[Records contained in a dataset]
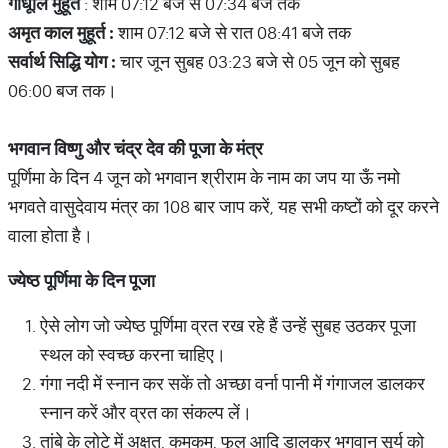
गोधूलि मुहूर्त
: शाम 07:12 बजे से 07:34 बजे तक
अमृत काल मुहूर्त :
शाम 07:12 बजे से रात 08:41 बजे तक
सर्वार्थ सिद्धि योग :
चार जून सुबह 03:23 बजे से 05 जून को सुबह
06:00 बज तक।
भगवान विष्णु और चंद्र देव की पूजा के मंत्र
पूर्णिमा के दिन 4 जून को भगवान श्रीराम के नाम का जप या ऊँ नमो
भगवते वासुदेवाय मंत्र का 108 बार जाप करें, यह सभी कष्टों को दूर करने
वाला होता है।
ज्येष्ठ पूर्णिमा के दिन पूजा
ऐसे लोग जो ज्येष्ठ पूर्णिमा व्रत रख रहे हैं उन्हें सुबह उठकर पूजा
स्थल को स्वच्छ करना चाहिए।
गंगा नदी में स्नान कर सकें तो अच्छा वर्ना पानी में गंगाजल डालकर
स्नान करें और व्रत का संकल्प लें।
तांबे के लोटे में अक्षत, कुमकुम, फूल आदि डालकर भगवान सूर्य को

▶ _Problem description_
Once more, please print all the lines above exactly, without their pictures.

▶ _Response area_
गोधूलि मुहूर्त
: शाम 07:12 बजे से 07:34 बजे तक
अमृत काल मुहूर्त :
शाम 07:12 बजे से रात 08:41 बजे तक
सर्वार्थ सिद्धि योग :
चार जून सुबह 03:23 बजे से 05 जून को सुबह
06:00 बज तक।
भगवान विष्णु और चंद्र देव की पूजा के मंत्र
पूर्णिमा के दिन 4 जून को भगवान श्रीराम के नाम का जप या ऊँ नमो
भगवते वासुदेवाय मंत्र का 108 बार जाप करें, यह सभी कष्टों को दूर करने
वाला होता है।
ज्येष्ठ पूर्णिमा के दिन पूजा
ऐसे लोग जो ज्येष्ठ पूर्णिमा व्रत रख रहे हैं उन्हें सुबह उठकर पूजा
स्थल को स्वच्छ करना चाहिए।
गंगा नदी में स्नान कर सकें तो अच्छा वर्ना पानी में गंगाजल डालकर
स्नान करें और व्रत का संकल्प लें।
तांबे के लोटे में अक्षत, कुमकुम, फूल आदि डालकर भगवान सूर्य को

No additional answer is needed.